The election of the Romanov family to be tsar had led to closer ties to the church, as Mikhail's father Filaret was himself a monk and influenced his son to bring the state closer to the church. Aleksei, Mikhail's son, became renowned for his piety.

Aleksei's reputation made the schism all that more unfathomable to those who witnessed it, but Aleksei's interest in the west appears to have had a great impact, as did the maneuverings of Nikon.

The schism itself developed over several rituals which Nikon, the new patriarch, hoped to bring more in line with the western Church. Believing that these rituals had been mispracticed, Nikon introduced small changes in the psalters (prayer books) and in the rituals practiced in the mass. These included the number of genuflections done during the mass, the number of Hallelujahs spoken, and the number of fingers used to cross oneself (the old ritual was two, representing the duality of Christ; Nikon wanted three, representing the Trinity).

These changes, as minor as they seemed, were radical to many members of the Church because they represented changes in the ritual which was needed for salvation. The vast majority of the Russian population was illiterate, and they followed the rituals exactly to guarantee salvation. When the changes were introduced, many Russians worried that either they themselves would not be admitted to heaven if they followed the changes, or, if the changes were correct, that their dead relatives who had practiced the old rituals were condemned for eternity.

Leading the charge against the new rituals was Avvakum, one of the leaders of the previous reform movements. His opposition to the changes became a rallying cry for all of those who believed that the changes were too radical and too westernized. Nikon, his old ally, became his staunchest foe. Avvakum gathered together supporters, primarily other clerics but also peasants and a few nobles, and demanded that the rituals remain intact.

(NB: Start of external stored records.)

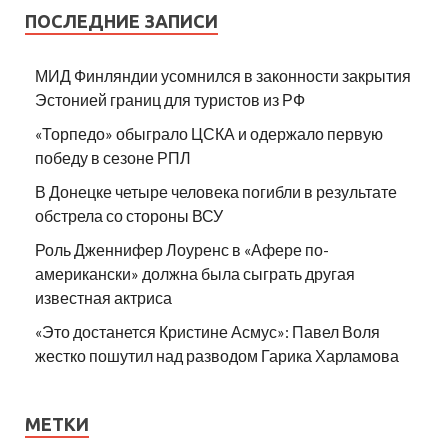
ПОСЛЕДНИЕ ЗАПИСИ
МИД Финляндии усомнился в законности закрытия
Эстонией границ для туристов из РФ
«Торпедо» обыграло ЦСКА и одержало первую
победу в сезоне РПЛ
В Донецке четыре человека погибли в результате
обстрела со стороны ВСУ
Роль Дженнифер Лоуренс в «Афере по-
американски» должна была сыграть другая
известная актриса
«Это достанется Кристине Асмус»: Павел Воля
жестко пошутил над разводом Гарика Харламова
МЕТКИ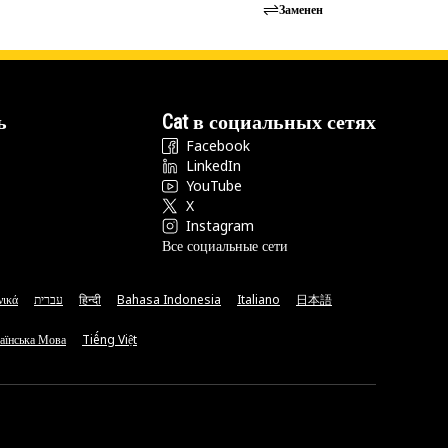
Заменен
ь
Cat в социальных сетях
Facebook
LinkedIn
YouTube
X
Instagram
Все социальные сети
νικά
עברית
हिन्दी
Bahasa Indonesia
Italiano
日本語
аїнська Мова
Tiếng Việt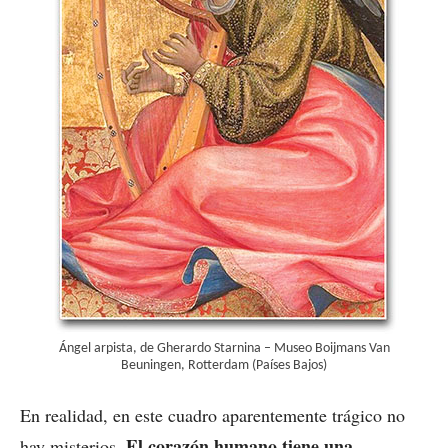
Ángel arpista, de Gherardo Starnina – Museo Boijmans Van
Beuningen, Rotterdam (Países Bajos)
En realidad, en este cuadro aparentemente trágico no
El corazón humano tiene una
hay misterios.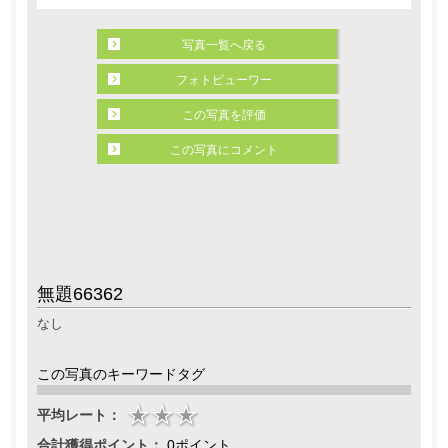
写真一覧へ戻る
フォトビューワー
この写真を評価
この写真にコメント
無題66362
なし
この写真のキーワードタグ
平均レート：
合計獲得ポイント：
0ポイント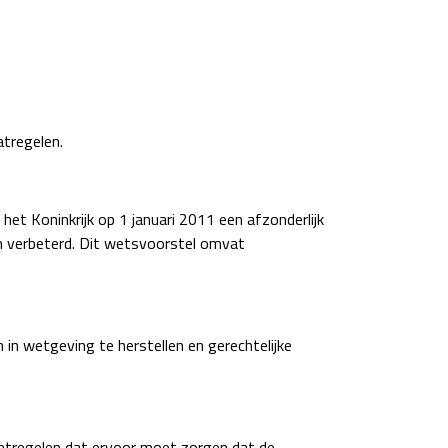
tregelen.
het Koninkrijk op 1 januari 2011 een afzonderlijk
en verbeterd. Dit wetsvoorstel omvat
in wetgeving te herstellen en gerechtelijke
atregelen dat ervoor moet zorgen dat de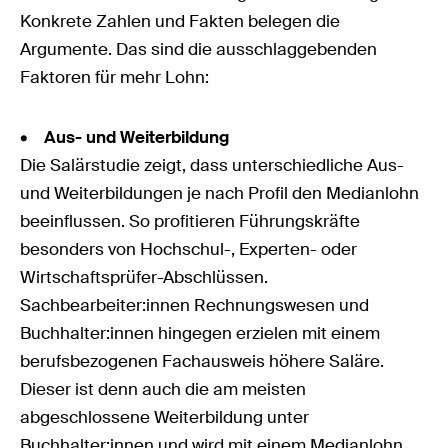
Konkrete Zahlen und Fakten belegen die
Argumente. Das sind die ausschlaggebenden
Faktoren für mehr Lohn:
•
Aus- und Weiterbildung
Die Salärstudie zeigt, dass unterschiedliche Aus-
und Weiterbildungen je nach Profil den Medianlohn
beeinflussen. So profitieren Führungskräfte
besonders von Hochschul-, Experten- oder
Wirtschaftsprüfer-Abschlüssen.
Sachbearbeiter:innen Rechnungswesen und
Buchhalter:innen hingegen erzielen mit einem
berufsbezogenen Fachausweis höhere Saläre.
Dieser ist denn auch die am meisten
abgeschlossene Weiterbildung unter
Buchhalter:innen und wird mit einem Medianlohn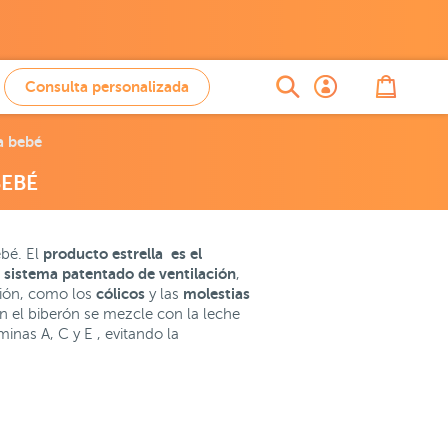
Consulta personalizada
a bebé
BEBÉ
producto estrella es el
ebé. El
sistema patentado de ventilación
,
cólicos
molestias
ción, como los
y las
en el biberón se mezcle con la leche
nas A, C y E , evitando la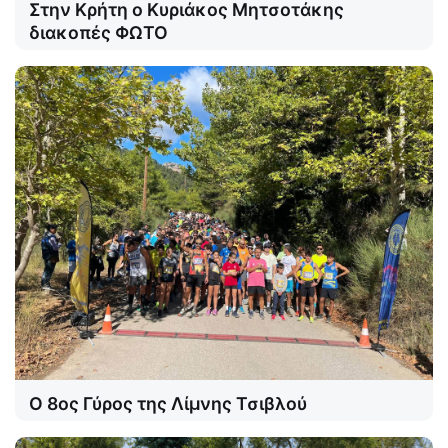
Στην Κρήτη ο Κυριάκος Μητσοτάκης
διακοπές ΦΩΤΟ
Ο 8ος Γύρος της Λίμνης Τσιβλού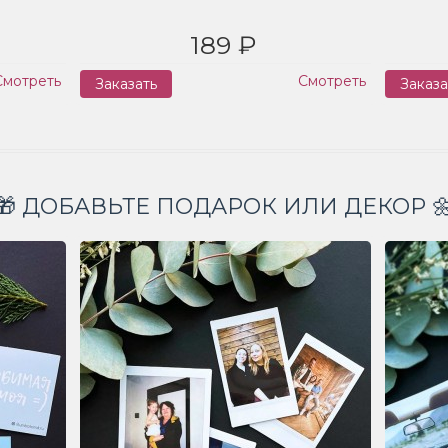
189 ₽
Смотреть
Смотреть
Заказать
Заказа
🎁 ДОБАВЬТЕ ПОДАРОК ИЛИ ДЕКОР 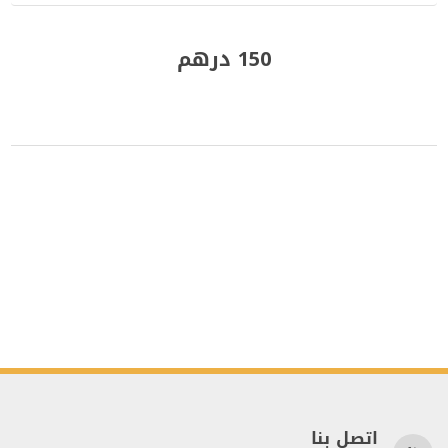
150 درهم
اتصل بنا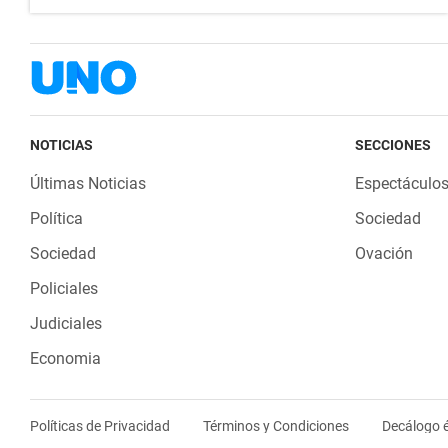
NOTICIAS
SECCIONES
Últimas Noticias
Espectáculo
Política
Sociedad
Sociedad
Ovación
Policiales
Judiciales
Economia
Políticas de Privacidad
Términos y Condiciones
Decálogo é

Initially, Aleksei, who had become tsar in 1645, had little interest in the squabbles between clerics, and the Old Believers, as they became known, were left alone. Nikon managed to alienate both the tsar and the church council, and he was removed as patriarch following the Church Council of 1666-1667. His reforms, however, were kept intact, and Aleksei was increasingly convinced that defiance against the church was, in fact, defiance against his rule and therefore treason. As a result, especially after the death of his first wife (who sympathized with the Old Believers), Aleksei began to crack down on those who followed the old rituals, and they were arrested, imprisoned, and in some cases executed.

The persecution of the Old Believers came at a time in which there were other portents and symbols that the end of the world was on hand, and many Old Believers claimed that Antichrist walked the earth (this would be a charge leveled most frequently at Peter the Great). To avoid being forced to revert to rituals which they felt were blasphemy, the Old Believers gathered in large groups, and when confronted by tsarist officials, set fire to the building. This happened repeatedly in the 1670s and 1680s, and led to the deaths of thousands of men, women and children. It was not until the reign of Peter I that this practice was largely ended; Peter simply wanted more taxation money, and was willing to allow the Old Believers to continue their practices in private if they paid an additional tax. Hence, the Old Believer communities on the Don and in the Olonets region were able to survive into the nineteenth century.